Raymond, a fast-growing machinery company's director, kept his major accounts in Aaron's branch. One afternoon, Raymond visited Aaron's office to discuss an application for a business loan. During the meeting, Aaron's learnt that a well-known listed technology corporation was going to merge with Raymond's company.


Upon hearing Raymond's confidence and optimism for the future of his company and the likely rise of the technology corporation’s stock price, Aaron realised the opportunity for him to make his own tidy profit. Aaron made a quick call to his broker and bought a large quantity of shares of the technology corporation in advance. He also told his brother about this information. A few days later, when the announcement of the merger was made public, the share price rose considerably. Aaron subsequently sold the stocks and made a substantial profit.

Case Analysis

Aaron occupied a position from which he had access to sensitive information about his client's merger plan. He might commit an offence of insider dealing under the Securities and Futures Ordinance and might also breach the Code of Conduct[1] of the bank by leaking client’s information to an outsider without his consent and abusing the information to deal in the stocks for personal gain. Aaron should not deal, whether directly or indirectly, in the shares or other securities of any company listed on The Stock Exchange of Hong Kong Limited when he possessed non-public inside information obtained as a result of his employment.

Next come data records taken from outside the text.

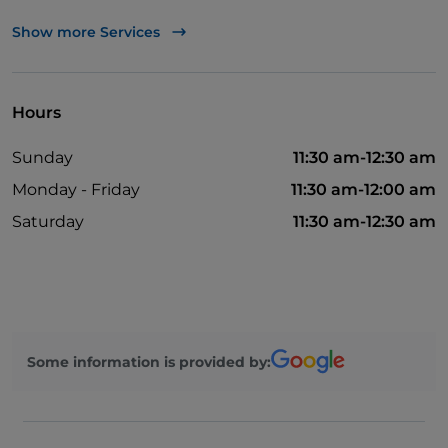
Payment with Satispay
Show more Services
Visa
Wi-Fi
Hours
Smoking Area
Sunday
11:30 am-12:30 am
Outdoor tables
Monday - Friday
11:30 am-12:00 am
Non-smokers
Saturday
11:30 am-12:30 am
Bancomat
Wheelchair access
American Express
Pets allowed
Some information is provided by:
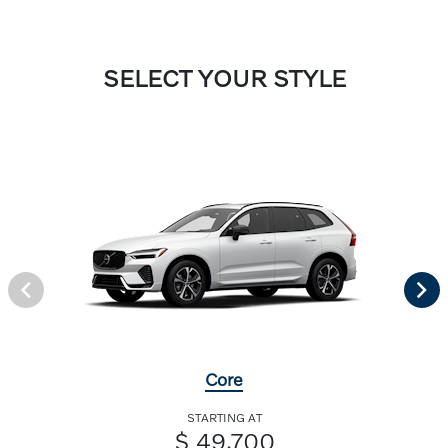
SELECT YOUR STYLE
Core
STARTING AT
$ 49,700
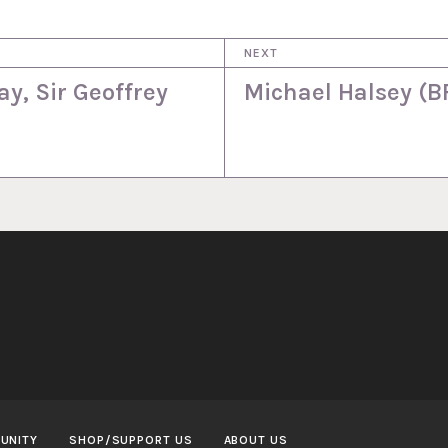
NEXT
y, Sir Geoffrey
Michael Halsey (B
UNITY
SHOP/SUPPORT US
ABOUT US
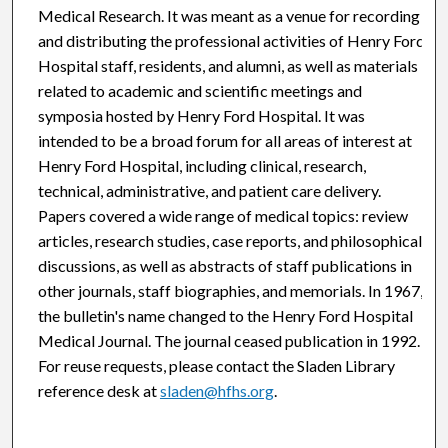
Medical Research. It was meant as a venue for recording
and distributing the professional activities of Henry Ford
Hospital staff, residents, and alumni, as well as materials
related to academic and scientific meetings and
symposia hosted by Henry Ford Hospital. It was
intended to be a broad forum for all areas of interest at
Henry Ford Hospital, including clinical, research,
technical, administrative, and patient care delivery.
Papers covered a wide range of medical topics: review
articles, research studies, case reports, and philosophical
discussions, as well as abstracts of staff publications in
other journals, staff biographies, and memorials. In 1967,
the bulletin's name changed to the Henry Ford Hospital
Medical Journal. The journal ceased publication in 1992.
For reuse requests, please contact the Sladen Library
reference desk at
sladen@hfhs.org
.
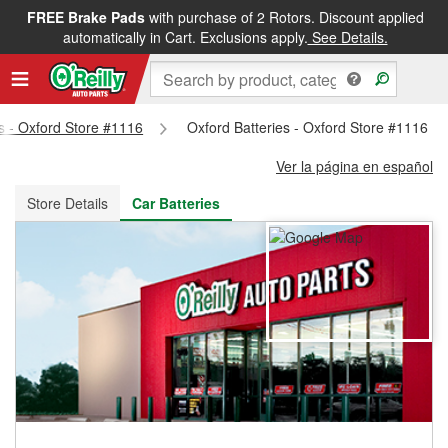
FREE Brake Pads
with purchase of 2 Rotors. Discount applied
FREE NEXT DAY DELIVERY
&
FREE PICKUP IN STORE
automatically in Cart. Exclusions apply.
See Details.
ts - Oxford Store #1116
Oxford Batteries - Oxford Store #1116
Ver la página en español
Store Details
Car Batteries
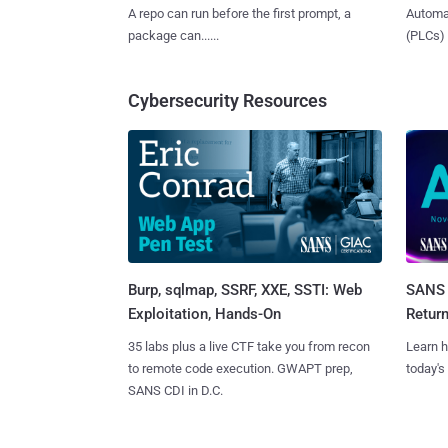
A repo can run before the first prompt, a
Automat
package can......
(PLCs) in
Cybersecurity Resources
Burp, sqlmap, SSRF, XXE, SSTI: Web
SANS 
Exploitation, Hands-On
Retur
35 labs plus a live CTF take you from recon
Learn h
to remote code execution. GWAPT prep,
today's
SANS CDI in D.C.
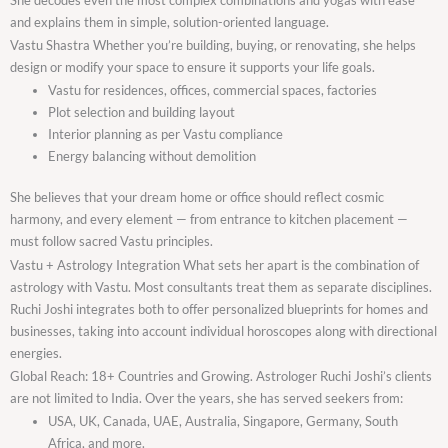
and explains them in simple, solution-oriented language.
Vastu Shastra Whether you’re building, buying, or renovating, she helps
design or modify your space to ensure it supports your life goals.
Vastu for residences, offices, commercial spaces, factories
Plot selection and building layout
Interior planning as per Vastu compliance
Energy balancing without demolition
She believes that your dream home or office should reflect cosmic
harmony, and every element — from entrance to kitchen placement —
must follow sacred Vastu principles.
Vastu + Astrology Integration What sets her apart is the combination of
astrology with Vastu. Most consultants treat them as separate disciplines.
Ruchi Joshi integrates both to offer personalized blueprints for homes and
businesses, taking into account individual horoscopes along with directional
energies.
Global Reach: 18+ Countries and Growing. Astrologer Ruchi Joshi’s clients
are not limited to India. Over the years, she has served seekers from:
USA, UK, Canada, UAE, Australia, Singapore, Germany, South
Africa, and more.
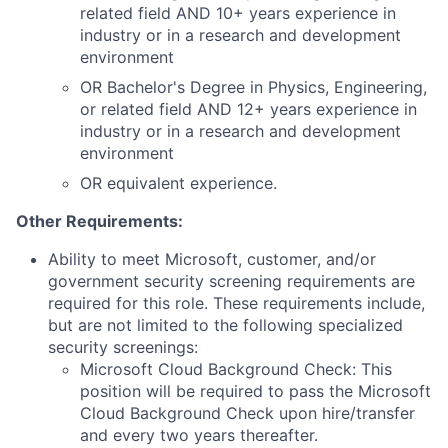
related field AND 10+ years experience in
industry or in a research and development
environment
OR Bachelor's Degree in Physics, Engineering,
or related field AND 12+ years experience in
industry or in a research and development
environment
OR equivalent experience.
Other Requirements:
Ability to meet Microsoft, customer, and/or
government security screening requirements are
required for this role. These requirements include,
but are not limited to the following specialized
security screenings:
Microsoft Cloud Background Check: This
position will be required to pass the Microsoft
Cloud Background Check upon hire/transfer
and every two years thereafter.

[1] According to HKMA’s Supervisory Policy Manual CG-3, each authorized institute (bank) should develop its own Code of Conduct containing certain minimum conduct requirements which include “no member of staff should deal in the shares or other securities of any listed company when possessing privileged or price-sensitive information that is not generally known to the shareholders of that company and to the public. Staff should not disclose such information to any third party.”